Additionally, in Port Loko, IOM will support the deployment of RSLAF and 70 District Health Management Team (DHMT) health screeners to operate main transit route checkpoints. RSLAF’s training and deployment in Kambia and Port Loko is part of a three-month grant from the UK Department for International Development which builds upon and reinforces HHBM Phase II activities.
Over the past week, visiting technical experts from IOM Mali and IOM HQ conducted extensive training of local staff to establish the Flow Monitoring Point (FMP) system in order to capture vital traveler data on such categories as point of origin/destination, gender, age and contact information.
“The HHBM project will deploy six roving 7-monitor teams to provide comprehensive monitoring coverage of these health-screening points during operational hours. Roving IOM monitoring teams will ensure that the health screening process is fully operational in all types of weather and that 100 per cent of travelers, regardless of social status, conduct health screening formalities and stay safe while traveling during the rainy season,” said Jon Baker, the Emergency Coordinator.

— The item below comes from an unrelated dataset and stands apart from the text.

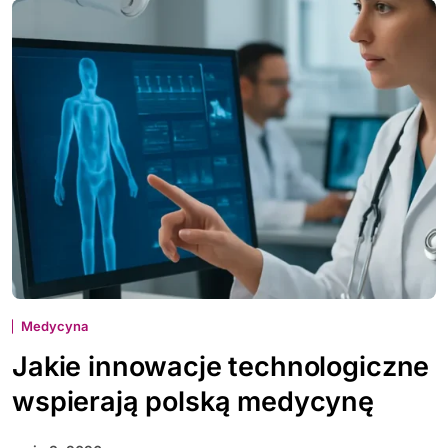
Medycyna
Jakie innowacje technologiczne
wspierają polską medycynę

IOM is also currently exploring options to waterproof health screening points both in Port Loko and at border points along the Sierra Leone/Guinea international border to ensure both health screening teams and travelers exposure to the elements is limited throughout the rainy season.
To meet the demands of covering such a vast geographical area, HHBM Phase II is presently recruiting a total of 187 staff to be deployed over five locations – Kambia, Bombali, Port Loko, Lungi International Airport and Freetown seaports to cover air, land and sea borders, as well as major internal transit routes. A new sub-office has been opened in Kambia to support IOM efforts on the ground.